We encourage the Australian government to periodically reassess and adjust the turnover threshold to ensure reporting requirements remain focused on Australia’s largest businesses. The reporting threshold is an elegant attempt to limit the reporting burden on small businesses while simultaneously ensuring the government collects meaningful insights into ransomware, extortion activity, and related payments. We understand that fewer than 7% of registered businesses currently meet the turnover threshold, but that will change over time.
The 72-hour reporting window may be overly ambitious. While other countries have proposed or adopted a 72-hour reporting timeframe, our experience with incident recovery suggests that meeting this deadline may be challenging for some. The immediate hours and days following a ransomware event are critical. Incident response and recovery efforts often take weeks or months, and a strict 72-hour deadline could divert attention from essential remediation.

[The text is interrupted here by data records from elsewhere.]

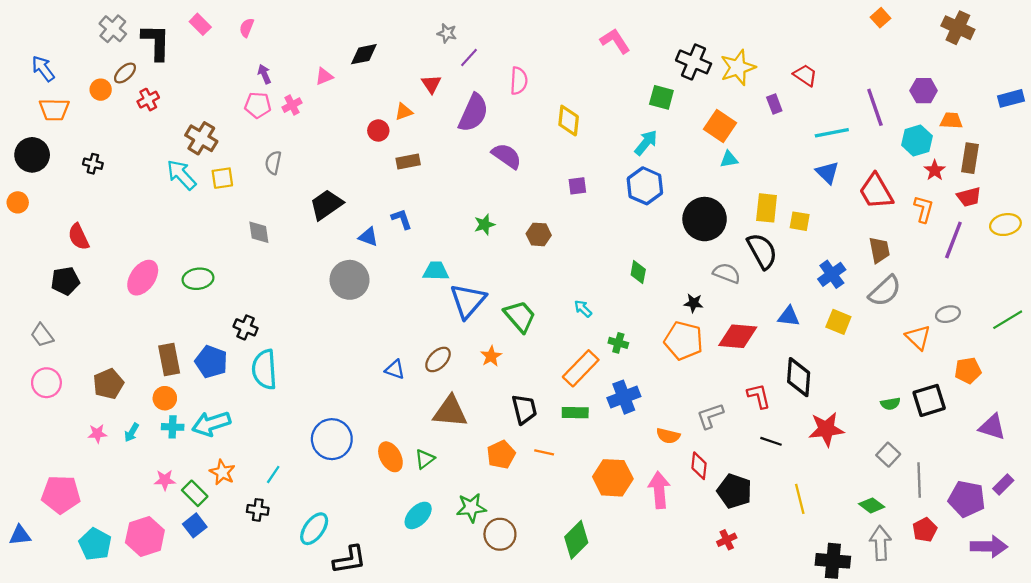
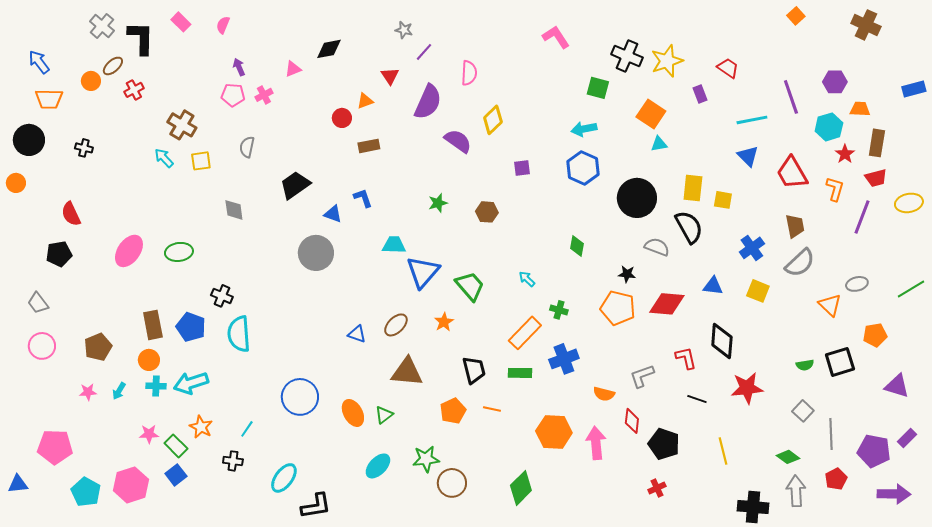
yellow diamond: (569, 121) -> (493, 120), moved, turned 40
cyan arrow: (646, 143) -> (584, 129), turned -140
cyan arrow: (181, 175) -> (164, 158), size x0.7

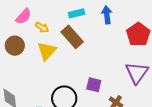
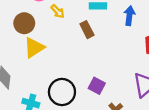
brown rectangle: (72, 37) -> (87, 30), size x0.7
yellow triangle: (47, 51) -> (34, 48), moved

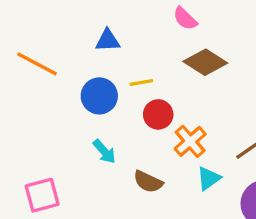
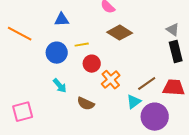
cyan triangle: (209, 178) -> (134, 102), moved

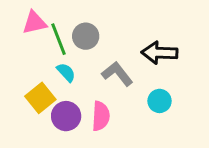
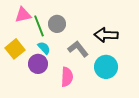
yellow square: (40, 98) -> (15, 49), moved
cyan circle: (160, 101) -> (106, 67), size x1.5
purple circle: (66, 116) -> (38, 64), moved

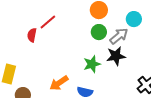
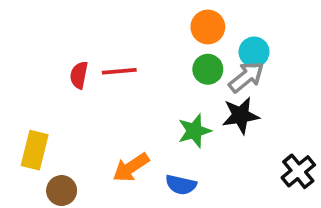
cyan circle: (134, 19) -> (254, 52), moved
red line: (48, 22) -> (119, 71), moved, turned 36

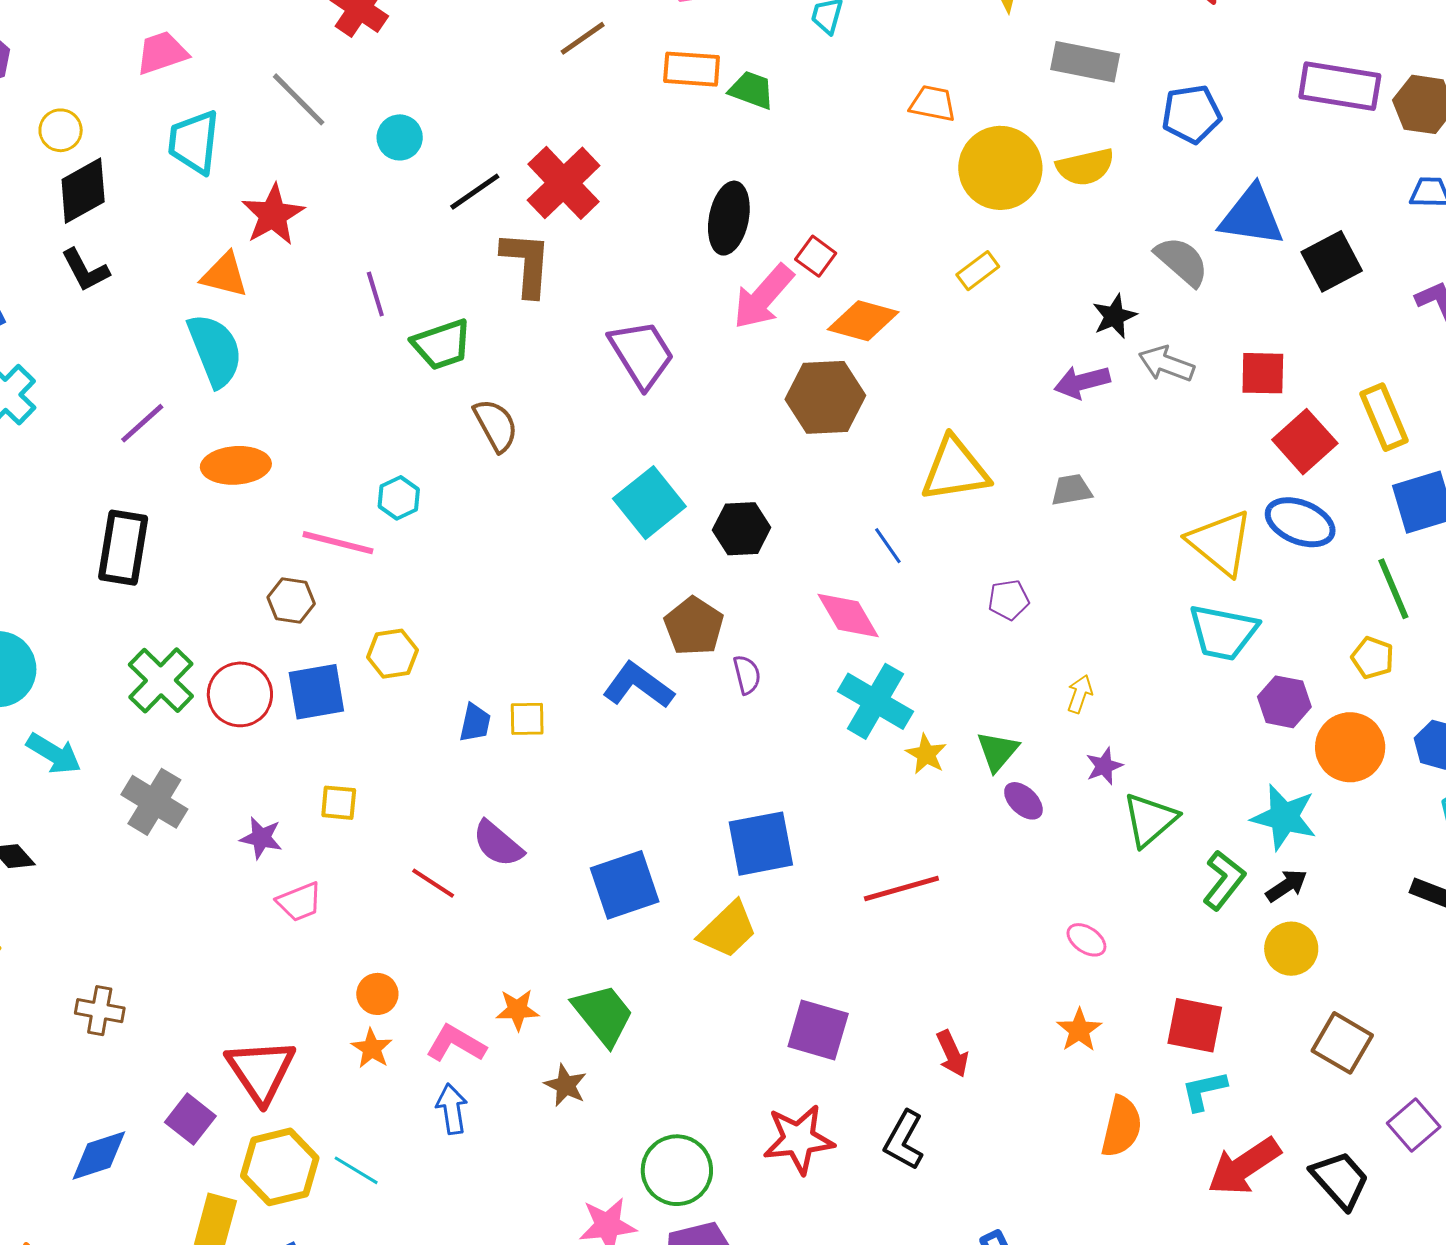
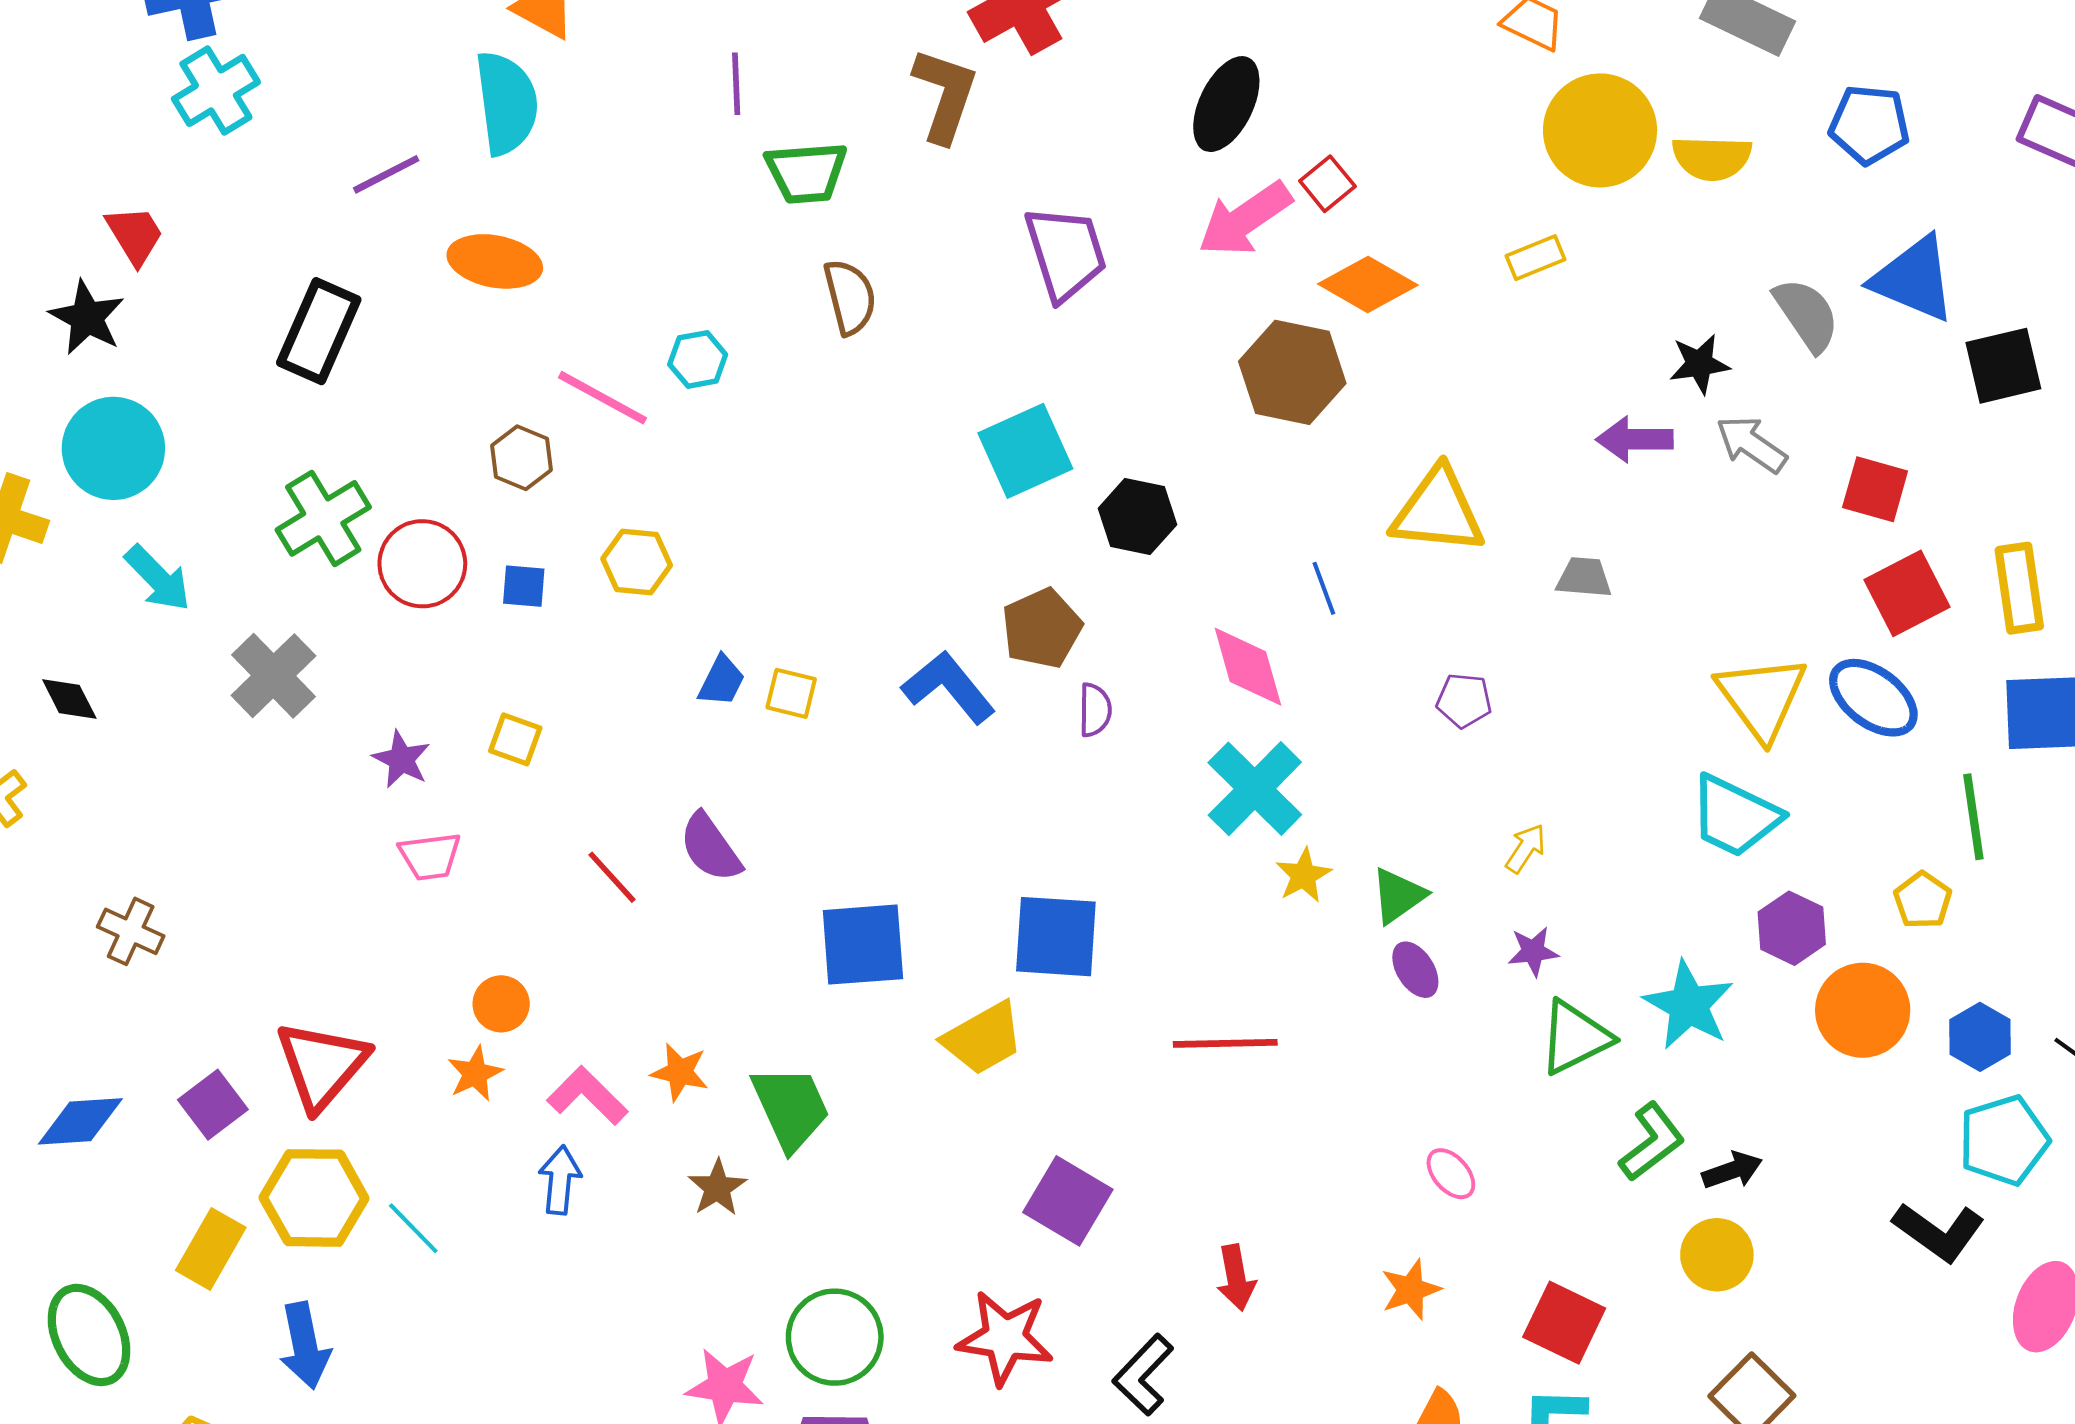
blue square: (316, 692) -> (524, 586), size x0.6
cyan star: (1284, 817) -> (1689, 1005), moved

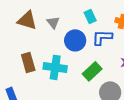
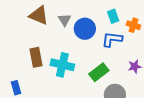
cyan rectangle: (90, 16) -> (113, 16), moved
blue circle: (75, 40) -> (85, 29), moved

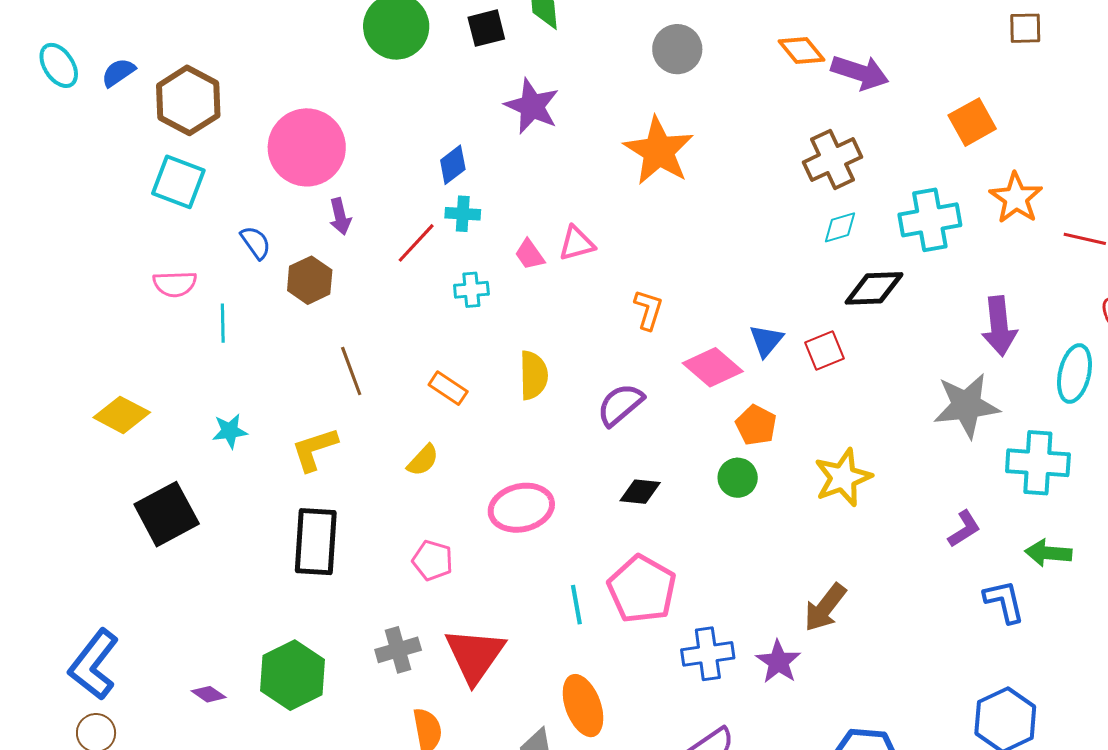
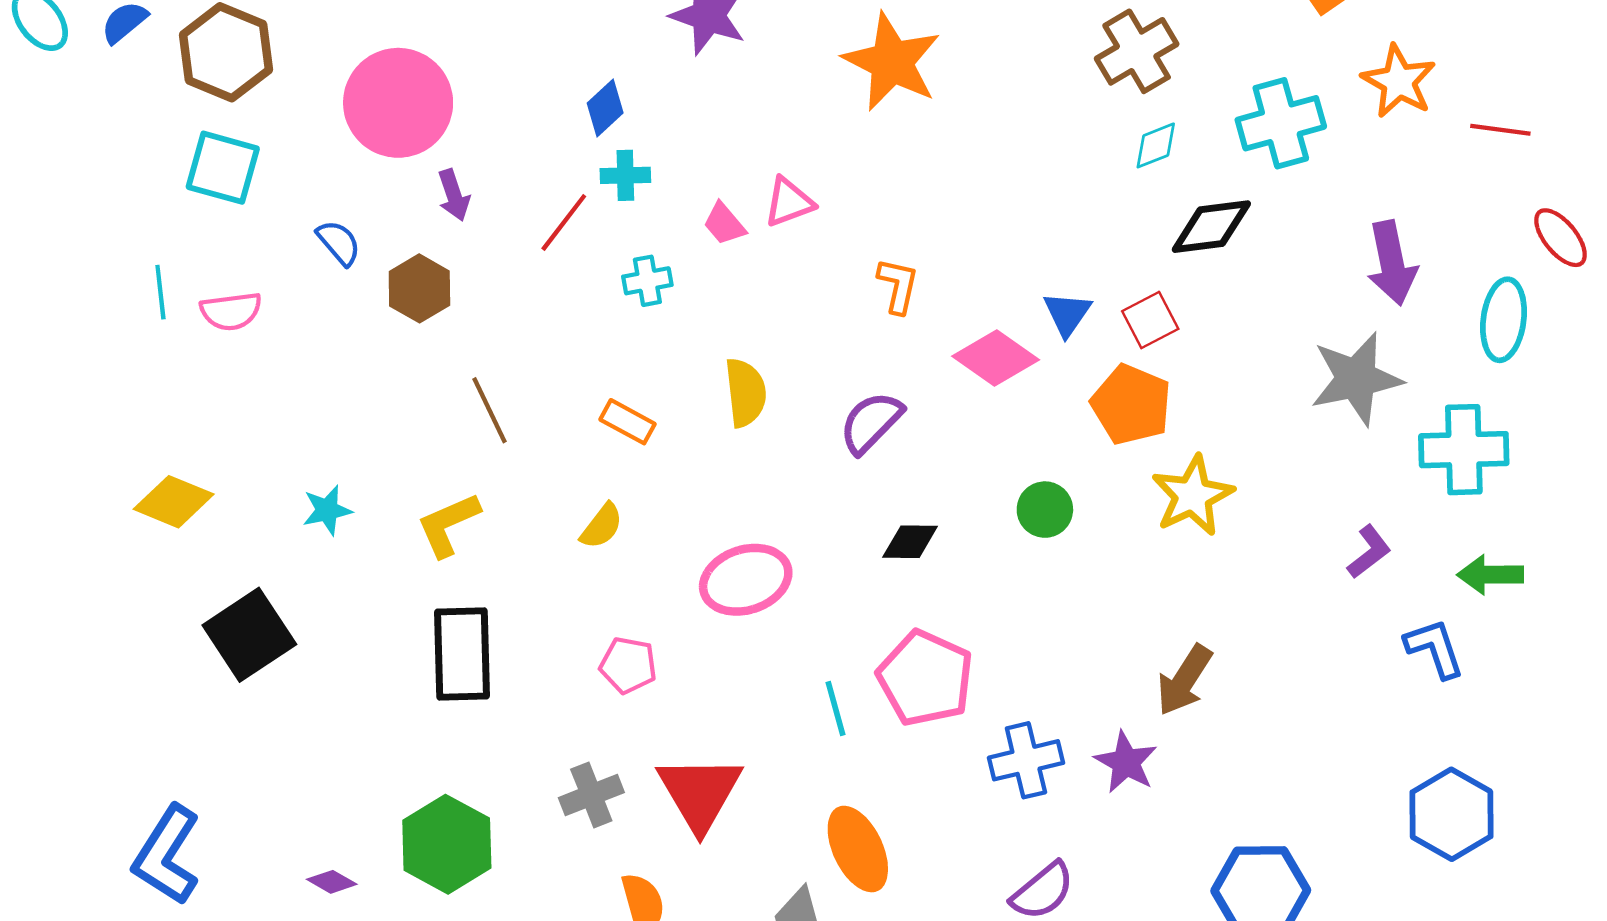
cyan line: (223, 323) -> (160, 292), moved
orange pentagon: (756, 425) -> (1131, 405), moved, size x1.4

We recognise that the Cyber Security Act 2024 establishes a 72-hour timeline, making immediate changes unlikely; however, we offer this observation for future consideration as laws and policies evolve.
Future considerations for Australian enterprises
Despite larger breaches capturing headlines, such as those involving Optus, Medibank, and, more recently, Qantas, small and midsize enterprises still face cyber threats. Threat actors still view Australia’s strong economy, growing national wealth, and evolving business environment as target-rich for various types of digital crime, including ransomware.
We recommend that all organisations implement appropriate controls for their size, scale, and impact to prevent becoming a victim. Businesses should implement incident response plans, inclusive of establishing relationships with organisations that can help minimise the impacts of cybercrime. We also recommend they consider transferring risk to a cyber insurance provider, given the prevalence of cyber threats and the damaging impacts they can have.